Would you copy the entries that follow exactly, leaving out every picture?

※

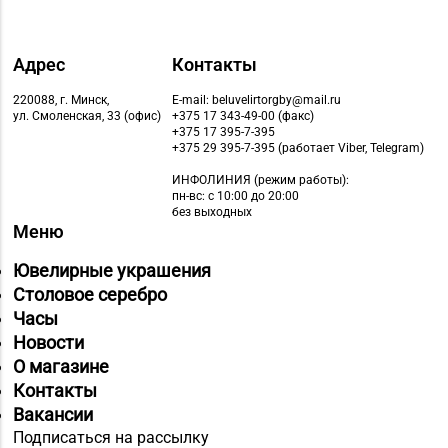
Адрес
Контакты
220088, г. Минск,
E-mail: beluvelirtorgby@mail.ru
ул. Смоленская, 33 (офис)
+375 17 343-49-00 (факс)
+375 17 395-7-395
+375 29 395-7-395 (работает Viber, Telegram)
ИНФОЛИНИЯ
(режим работы):
пн-вс: с 10:00 до 20:00
без выходных
Меню
Ювелирные украшения
Столовое серебро
Часы
Новости
О магазине
Контакты
Вакансии
Подписаться на рассылку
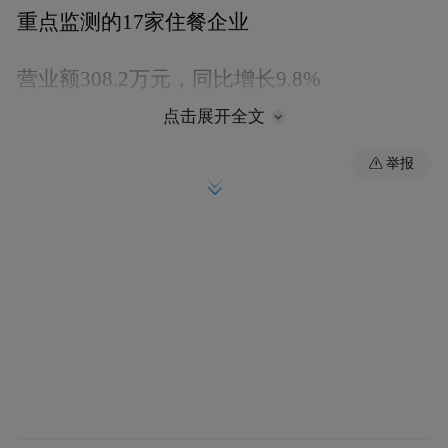
重点监测的17家住餐企业
营业额308.2万元，同比增长9.8%
点击展开全文
举报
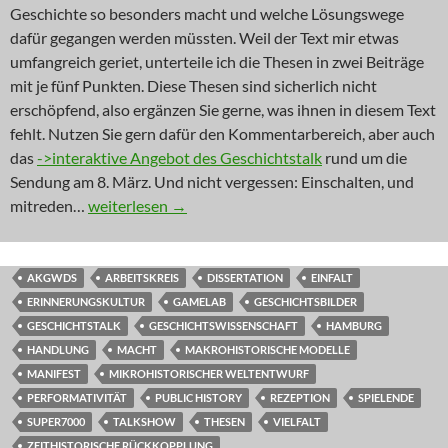
Geschichte so besonders macht und welche Lösungswege
dafür gegangen werden müssten. Weil der Text mir etwas
umfangreich geriet, unterteile ich die Thesen in zwei Beiträge
mit je fünf Punkten. Diese Thesen sind sicherlich nicht
erschöpfend, also ergänzen Sie gerne, was ihnen in diesem Text
fehlt. Nutzen Sie gern dafür den Kommentarbereich, aber auch
das
->interaktive Angebot des Geschichtstalk
rund um die
Sendung am 8. März. Und nicht vergessen: Einschalten, und
DGBL: „Schatz, wir müssen reden!“ (Teil 1)
mitreden…
weiterlesen
→
AKGWDS
ARBEITSKREIS
DISSERTATION
EINFALT
ERINNERUNGSKULTUR
GAMELAB
GESCHICHTSBILDER
GESCHICHTSTALK
GESCHICHTSWISSENSCHAFT
HAMBURG
HANDLUNG
MACHT
MAKROHISTORISCHE MODELLE
MANIFEST
MIKROHISTORISCHER WELTENTWURF
PERFORMATIVITÄT
PUBLIC HISTORY
REZEPTION
SPIELENDE
SUPER7000
TALKSHOW
THESEN
VIELFALT
ZEITHISTORISCHE RÜCKKOPPLUNG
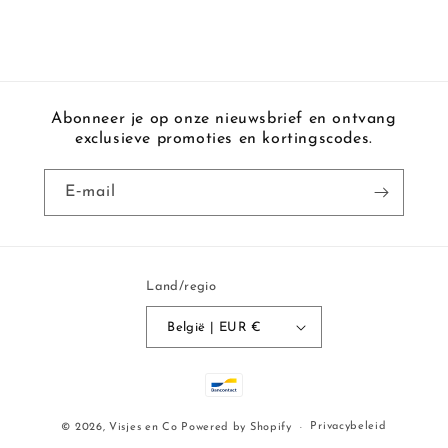
Abonneer je op onze nieuwsbrief en ontvang
exclusieve promoties en kortingscodes.
E‑mail
Land/regio
België | EUR €
Betaalmethoden
Privacybeleid
© 2026,
Visjes en Co
Powered by Shopify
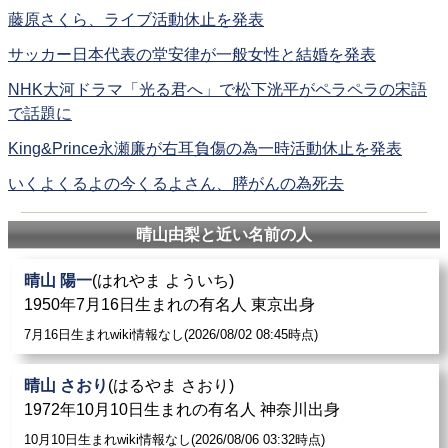
藤原さくら、ライブ活動休止を発表
サッカー日本代表の堂安律が一般女性と結婚を発表
NHK大河ドラマ「光る君へ」で松下洸平がペラペラの宋語
で話題に
King&Prince永瀬廉が右耳負傷の為一時活動休止を発表
いくよくるよの今くるよさん、膵がんの為死去
晴山由梨と近い名前の人
晴山 陽一
(はれやま よういち)
1950年7月16日生まれの有名人 東京出身
7月16日生まれwiki情報なし(2026/08/02 08:45時点)
晴山 さおり
(はるやま さおり)
1972年10月10日生まれの有名人 神奈川出身
10月10日生まれwiki情報なし(2026/08/06 03:32時点)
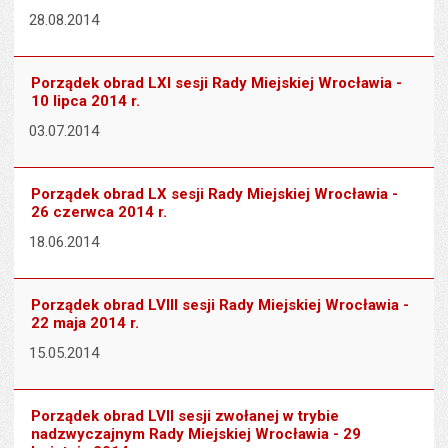
28.08.2014
Porządek obrad LXI sesji Rady Miejskiej Wrocławia -
10 lipca 2014 r.
03.07.2014
Porządek obrad LX sesji Rady Miejskiej Wrocławia -
26 czerwca 2014 r.
18.06.2014
Porządek obrad LVIII sesji Rady Miejskiej Wrocławia -
22 maja 2014 r.
15.05.2014
Porządek obrad LVII sesji zwołanej w trybie
nadzwyczajnym Rady Miejskiej Wrocławia - 29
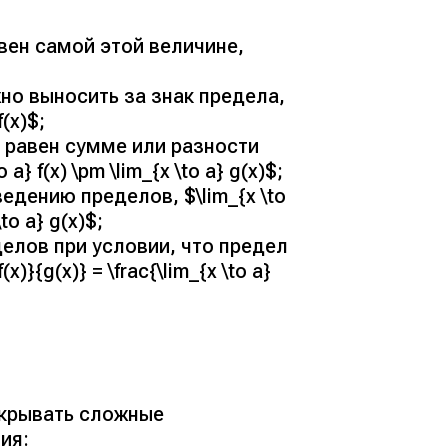
вен самой этой величине,
о выносить за знак предела,
f(x)$;
 равен сумме или разности
 a} f(x) \pm \lim_{x \to a} g(x)$;
дению пределов, $\lim_{x \to
\to a} g(x)$;
елов при условии, что предел
)}{g(x)} = \frac{\lim_{x \to a}
скрывать сложные
ия:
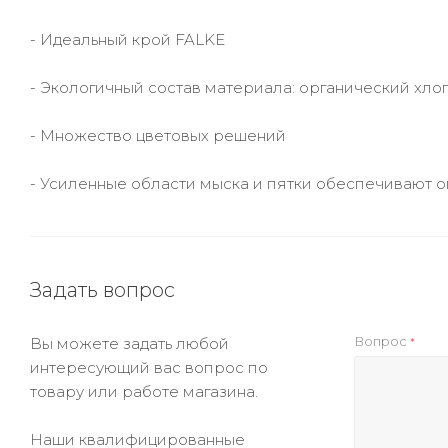
- Идеальный крой FALKE
- Экологичный состав материала: органический хл
- Множество цветовых решений
- Усиленные области мыска и пятки обеспечивают 
Задать вопрос
Вопрос
Вы можете задать любой
*
интересующий вас вопрос по
товару или работе магазина.
Наши квалифицированные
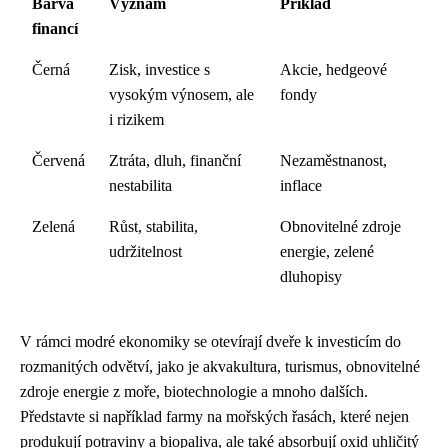
Barva
Význam
Příklad
financí
Černá
Zisk, investice s
Akcie, hedgeové
vysokým výnosem, ale
fondy
i rizikem
Červená
Ztráta, dluh, finanční
Nezaměstnanost,
nestabilita
inflace
Zelená
Růst, stabilita,
Obnovitelné zdroje
udržitelnost
energie, zelené
dluhopisy
V rámci modré ekonomiky se otevírají dveře k investicím do
rozmanitých odvětví, jako je akvakultura, turismus, obnovitelné
zdroje energie z moře, biotechnologie a mnoho dalších.
Představte si například farmy na mořských řasách, které nejen
produkují potraviny a biopaliva, ale také absorbují oxid uhličitý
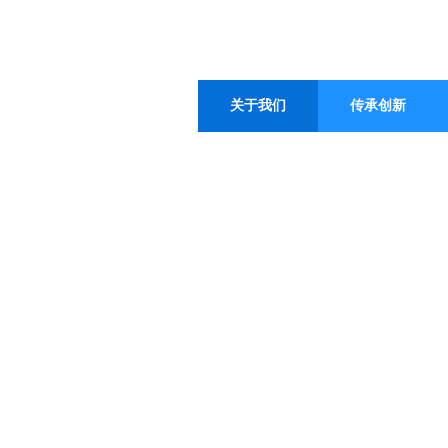
关于我们
传承创新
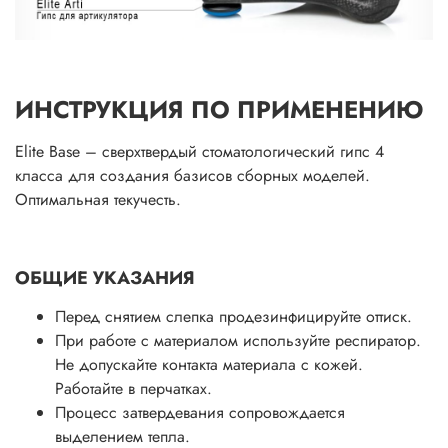
ИНСТРУКЦИЯ ПО ПРИМЕНЕНИЮ
Elite Base – сверхтвердый стоматологический гипс 4
класса для создания базисов сборных моделей.
Оптимальная текучесть.
ОБЩИЕ УКАЗАНИЯ
Перед снятием слепка продезинфицируйте оттиск.
При работе с материалом используйте респиратор.
Не допускайте контакта материала с кожей.
Работайте в перчатках.
Процесс затвердевания сопровождается
выделением тепла.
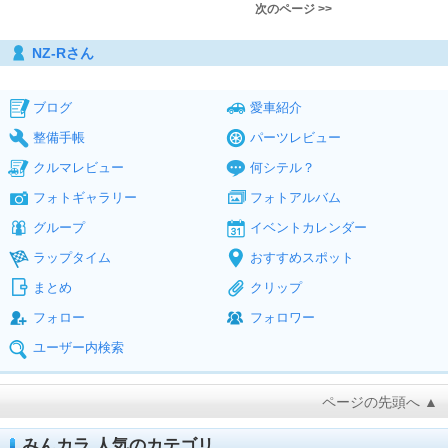
次のページ >>
NZ-Rさん
ブログ
愛車紹介
整備手帳
パーツレビュー
クルマレビュー
何シテル？
フォトギャラリー
フォトアルバム
グループ
イベントカレンダー
ラップタイム
おすすめスポット
まとめ
クリップ
フォロー
フォロワー
ユーザー内検索
ページの先頭へ ▲
みんカラ 人気のカテゴリ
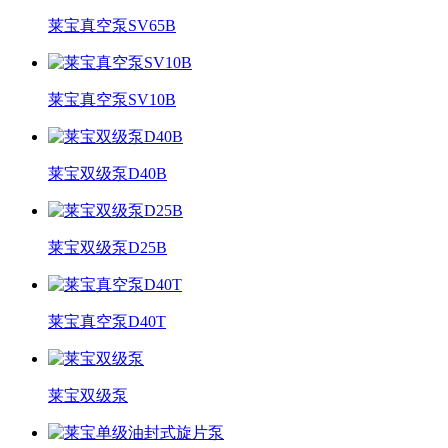
莱宝真空泵SV65B
莱宝真空泵SV10B
莱宝双级泵D40B
莱宝双级泵D25B
莱宝真空泵D40T
莱宝双级泵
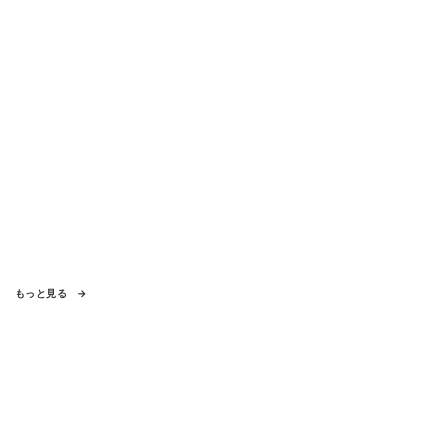
もっと見る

※

SOLUTION TO THIS PROBLEM:
Адрес
Контакты
220088, г. Минск,
E-mail: beluvelirtorgby@mail.ru
ул. Смоленская, 33 (офис)
+375 17 343-49-00 (факс)
+375 17 395-7-395
+375 29 395-7-395 (работает Viber, Telegram)
ИНФОЛИНИЯ
(режим работы):
пн-вс: с 10:00 до 20:00
без выходных
Меню
Ювелирные украшения
Столовое серебро
Часы
Новости
О магазине
Контакты
Вакансии
Подписаться на рассылку
重点监测的17家住餐企业
营业额308.2万元，同比增长9.8%
点击展开全文
举报
Geschichte so besonders macht und welche Lösungswege
dafür gegangen werden müssten. Weil der Text mir etwas
umfangreich geriet, unterteile ich die Thesen in zwei Beiträge
mit je fünf Punkten. Diese Thesen sind sicherlich nicht
erschöpfend, also ergänzen Sie gerne, was ihnen in diesem Text
fehlt. Nutzen Sie gern dafür den Kommentarbereich, aber auch
das
->interaktive Angebot des Geschichtstalk
rund um die
Sendung am 8. März. Und nicht vergessen: Einschalten, und
DGBL: „Schatz, wir müssen reden!“ (Teil 1)
mitreden…
weiterlesen
→
AKGWDS
ARBEITSKREIS
DISSERTATION
EINFALT
ERINNERUNGSKULTUR
GAMELAB
GESCHICHTSBILDER
GESCHICHTSTALK
GESCHICHTSWISSENSCHAFT
HAMBURG
HANDLUNG
MACHT
MAKROHISTORISCHE MODELLE
MANIFEST
MIKROHISTORISCHER WELTENTWURF
PERFORMATIVITÄT
PUBLIC HISTORY
REZEPTION
SPIELENDE
SUPER7000
TALKSHOW
THESEN
VIELFALT
ZEITHISTORISCHE RÜCKKOPPLUNG
Abonneer je op onze nieuwsbrief en ontvang
exclusieve promoties en kortingscodes.
E‑mail
Land/regio
België | EUR €
Betaalmethoden
Privacybeleid
© 2026,
Visjes en Co
Powered by Shopify
藤原さくら、ライブ活動休止を発表
サッカー日本代表の堂安律が一般女性と結婚を発表
NHK大河ドラマ「光る君へ」で松下洸平がペラペラの宋語
で話題に
King&Prince永瀬廉が右耳負傷の為一時活動休止を発表
いくよくるよの今くるよさん、膵がんの為死去
晴山由梨と近い名前の人
晴山 陽一
(はれやま よういち)
1950年7月16日生まれの有名人 東京出身
7月16日生まれwiki情報なし(2026/08/02 08:45時点)
晴山 さおり
(はるやま さおり)
1972年10月10日生まれの有名人 神奈川出身
10月10日生まれwiki情報なし(2026/08/06 03:32時点)
28.08.2014
Porządek obrad LXI sesji Rady Miejskiej Wrocławia -
10 lipca 2014 r.
03.07.2014
Porządek obrad LX sesji Rady Miejskiej Wrocławia -
26 czerwca 2014 r.
18.06.2014
Porządek obrad LVIII sesji Rady Miejskiej Wrocławia -
22 maja 2014 r.
15.05.2014
Porządek obrad LVII sesji zwołanej w trybie
nadzwyczajnym Rady Miejskiej Wrocławia - 29
вен самой этой величине,
о выносить за знак предела,
f(x)$;
 равен сумме или разности
 a} f(x) \pm \lim_{x \to a} g(x)$;
дению пределов, $\lim_{x \to
\to a} g(x)$;
елов при условии, что предел
)}{g(x)} = \frac{\lim_{x \to a}
скрывать сложные
ия:
- Идеальный крой FALKE
- Экологичный состав материала: органический хл
- Множество цветовых решений
- Усиленные области мыска и пятки обеспечивают 
Задать вопрос
Вопрос
Вы можете задать любой
*
интересующий вас вопрос по
товару или работе магазина.
Наши квалифицированные
Barva
Význam
Příklad
financí
Černá
Zisk, investice s
Akcie, hedgeové
vysokým výnosem, ale
fondy
i rizikem
Červená
Ztráta, dluh, finanční
Nezaměstnanost,
nestabilita
inflace
Zelená
Růst, stabilita,
Obnovitelné zdroje
udržitelnost
energie, zelené
dluhopisy
V rámci modré ekonomiky se otevírají dveře k investicím do
rozmanitých odvětví, jako je akvakultura, turismus, obnovitelné
zdroje energie z moře, biotechnologie a mnoho dalších.
Představte si například farmy na mořských řasách, které nejen
produkují potraviny a biopaliva, ale také absorbují oxid uhličitý
关于我们
传承创新
ИНСТРУКЦИЯ ПО ПРИМЕНЕНИЮ
Elite Base – сверхтвердый стоматологический гипс 4
класса для создания базисов сборных моделей.
Оптимальная текучесть.
ОБЩИЕ УКАЗАНИЯ
Перед снятием слепка продезинфицируйте оттиск.
При работе с материалом используйте респиратор.
Не допускайте контакта материала с кожей.
Работайте в перчатках.
Процесс затвердевания сопровождается
выделением тепла.
次のページ >>
NZ-Rさん
ブログ
愛車紹介
整備手帳
パーツレビュー
クルマレビュー
何シテル？
フォトギャラリー
フォトアルバム
グループ
イベントカレンダー
ラップタイム
おすすめスポット
まとめ
クリップ
フォロー
フォロワー
ユーザー内検索
ページの先頭へ ▲
みんカラ 人気のカテゴリ
莱宝真空泵SV65B
莱宝真空泵SV10B
莱宝双级泵D40B
莱宝双级泵D25B
莱宝真空泵D40T
莱宝双级泵
もっと見る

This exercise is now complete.